Justice for Chris Kaba demo

By Sophia Purdy-Moore for The Canary

On Monday 5 September, a Metropolitan Police officer shot and killed Chris Kaba in Streatham, south London. Following pressure from his bereaved family, the Independent Office for Police Conduct (IOPC) has launched a homicide investigation into Chris’ death. Thousands of protesters marched through Westminster in solidarity with Chris’ family on Saturday 10 September. While bystanders left flowers and marmalade sandwiches at the gilded gates of Buckingham Palace, the devastating laments of Chris’ mother rang through the streets. This is what a ‘period of mourning’ looks like for families bereaved by state violence.

Overshadowed by the queen

The queen’s death has overshadowed this moment of national importance. The queen died peacefully at one of her homes, surrounded by her family at the age of 96. Meanwhile, 24-year-old Chris Kaba died violently, alone, and afraid while surrounded by armed police.

Having spent her life as a representative of colonial violence and exploitation, the head of state used her final months to ensure that her predatory son Prince Andrew evades accountability and to grant royal assent to a series of draconian laws. The state is now enforcing an all-encompassing ‘mourning period‘ for the queen. This includes the cancellation of subjects’ hospital appointments and funerals, and wall-to-wall coverage relating to the upcoming, multi-million pound publicly funded funeral. This is taking precedence over the ongoing national and global crises which impact everyday people’s lives.

Meanwhile, those who knew Chris can’t properly mourn their loss of a beloved son, fiancé, cousin, friend, neighbour, and soon to be father. They are too busy demanding answers. His family didn’t even know that police had killed him until 11 hours after the incident.

No ‘mourning period’ for this bereaved family

Instead of processing their trauma, Chris’ loved ones had to jump into action to demand an investigation into his death. While overcome with grief, they launched a grassroots campaign and rallied the community. They quickly organised a huge protest (which Sky News incorrectly reported to be a procession in the queen’s memory).

This bereaved family had to exert pressure on the Met to suspend Chris’ killer. They had to demand a timeframe for the Independent Office for Police Conduct (IOPC) investigation, and exert pressure to access the footage of Chris’ violent death.

This is often the case for families bereaved due to state violence. Reflecting on the state’s “culture of delay, denial and defensiveness”, INQUEST director Deborah Coles told Justice for Chris Kaba protesters:

yet again, it’s families who have to force the organisations responsible to tell the truth. […] Without the families, legal support, the political and community support that has been shown, this homicide investigation would not have been started.

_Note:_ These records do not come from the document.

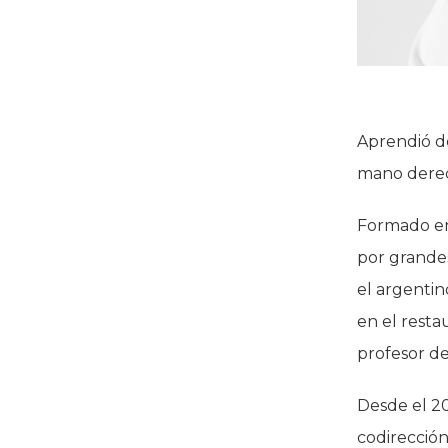
Aprendió de
mano derech
Formado en 
por grandes
el argenti
en el resta
profesor de
Desde el 20
codirección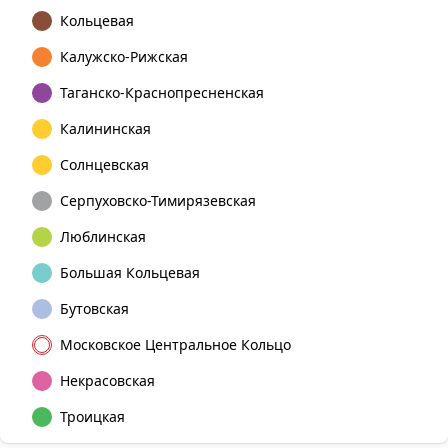
Кольцевая
Калужско-Рижская
Таганско-Краснопресненская
Калининская
Солнцевская
Серпуховско-Тимирязевская
Люблинская
Большая Кольцевая
Бутовская
Московское Центральное Кольцо
Некрасовская
Троицкая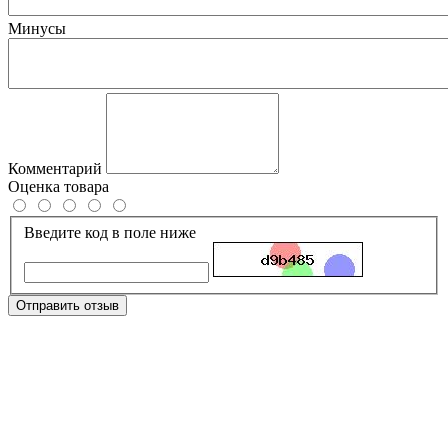
Минусы
Комментарий
Оценка товара
Введите код в поле ниже
Отправить отзыв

Now, Chris’ family and friends must raise funds for their campaign seeking the truth about how armed police killed their loved one before he even had the chance to identify himself.

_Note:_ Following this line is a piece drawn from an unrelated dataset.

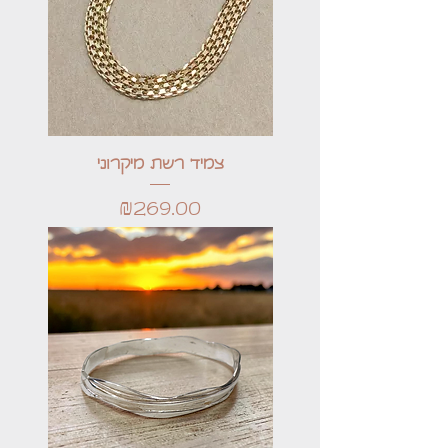
צמיד רשת מיקרוני
Price
₪269.00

They must engage in mainstream media appearances to urge this distracted nation to give a damn. But if they fully express their righteous rage, the British public may deem them unworthy of sympathy and compassion. Meanwhile, they’ll witness the abhorrent things that individuals and institutions will say to justify the police’s killing of a young Black man.

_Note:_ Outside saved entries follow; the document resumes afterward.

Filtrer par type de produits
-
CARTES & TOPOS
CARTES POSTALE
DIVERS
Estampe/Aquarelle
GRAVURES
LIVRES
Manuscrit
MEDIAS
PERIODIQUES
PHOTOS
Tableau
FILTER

If anyone’s wondering why we are still taking to the streets to declare that ‘Black Lives Matter’ – this is why.

A community in mourning

As 4FRONT founder and director Temi Mwale told Tottenham Rights director Stafford Scott:

We marched and we chanted ‘touch one, touch all’ and this sums up why the protest was so important. The killing of Chris Kaba has deeply hurt us all. There exists no language that is able to fully articulate the depth of pain we feel.

This collective grief is a response to British policing which has systematically criminalised, imprisoned, violated, and killed Black children, young people, adults, and elders with impunity for decades.

Summoning the memories of Mark DugganAzelle RodneySean Rigg, Olaseni Lewis, Sheku Bayoh and Kevin Clarke, Coles told protesters:

Chris joins a shamefully long, long line of Black men who’ve died after the use of lethal force by police officers.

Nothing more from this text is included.